Rufina, you have asked us to say a few words that express the feelings, emotions and experiences we have had on this wonderful tour that you, Mariana and others have so generously created for all of us to share. I feel that my words are too inadequate to capture all that I want to say. So I have prepared a reinterpretation of an essay by Teres Alvares, that describes more beautifully and eloquently than I ever could what this visit has meant to me.

Trodding the very same granite steps, walking the same narrow pathways, viewing the same precious hills as my ancestors — long lost — in the faceless mists of time — has stirred up in me long repressed yearnings — unbidden yet strangely comfortable. As if for the first time, I see our precious Sabbath, with new eyes. I feel again the splendid miracle of each and every morning; with renewed affection, I feel the sanctity of meeting the bride of Shabbat, this most joyful night.

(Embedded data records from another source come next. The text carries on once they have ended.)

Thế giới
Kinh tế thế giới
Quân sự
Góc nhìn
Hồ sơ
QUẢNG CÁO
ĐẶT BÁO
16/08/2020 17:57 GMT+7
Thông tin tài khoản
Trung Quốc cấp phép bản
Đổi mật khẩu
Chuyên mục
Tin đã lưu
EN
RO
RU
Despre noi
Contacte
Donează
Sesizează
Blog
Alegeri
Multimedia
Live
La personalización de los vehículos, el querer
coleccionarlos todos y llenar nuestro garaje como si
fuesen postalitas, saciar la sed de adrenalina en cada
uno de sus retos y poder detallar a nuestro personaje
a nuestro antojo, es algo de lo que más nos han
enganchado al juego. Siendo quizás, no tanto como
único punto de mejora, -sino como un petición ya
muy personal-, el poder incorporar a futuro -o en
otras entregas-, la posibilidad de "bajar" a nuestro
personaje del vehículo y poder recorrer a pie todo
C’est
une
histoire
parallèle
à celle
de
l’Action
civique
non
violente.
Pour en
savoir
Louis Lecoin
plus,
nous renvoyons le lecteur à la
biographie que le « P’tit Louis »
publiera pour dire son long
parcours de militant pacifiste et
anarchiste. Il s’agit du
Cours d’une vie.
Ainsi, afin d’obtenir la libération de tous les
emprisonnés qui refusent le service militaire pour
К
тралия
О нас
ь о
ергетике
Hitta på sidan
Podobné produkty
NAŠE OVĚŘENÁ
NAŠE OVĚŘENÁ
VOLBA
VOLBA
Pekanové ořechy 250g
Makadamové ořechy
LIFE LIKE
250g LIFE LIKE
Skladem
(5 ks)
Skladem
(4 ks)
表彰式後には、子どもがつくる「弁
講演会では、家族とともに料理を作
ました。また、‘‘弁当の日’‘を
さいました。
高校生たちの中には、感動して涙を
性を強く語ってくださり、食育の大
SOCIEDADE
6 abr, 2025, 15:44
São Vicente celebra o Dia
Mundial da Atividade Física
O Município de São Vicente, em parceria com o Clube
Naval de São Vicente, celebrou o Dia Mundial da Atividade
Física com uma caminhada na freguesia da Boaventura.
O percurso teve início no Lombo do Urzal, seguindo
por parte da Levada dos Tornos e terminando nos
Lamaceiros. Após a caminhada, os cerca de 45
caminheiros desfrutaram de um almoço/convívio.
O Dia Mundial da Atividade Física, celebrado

I raise my goblet full of wine while inwardly honoring the strength and suffering of my people who for generations walked these steps and lived our traditions and kept them alive so that we might keep our Covenant. People, my people, whose distant cries keep coming to me. I hear screams and moans of muffled hymns echoing against the walls of time. I spring awake to the soulful sound of the Shofar. A new age is here for me; a new refrain gently echoes through the temple of my being. I can hear it telling me in a soft voice, listen, you are home.

Come Time! Bring into my memory those who stayed behind, marking points of light all over the planet, reawakening old verses to be kept alive in memory — generation to generation.

Come Time! Help me find my very first roots. My ancient mother. My first house. My first food. My identity. My soul.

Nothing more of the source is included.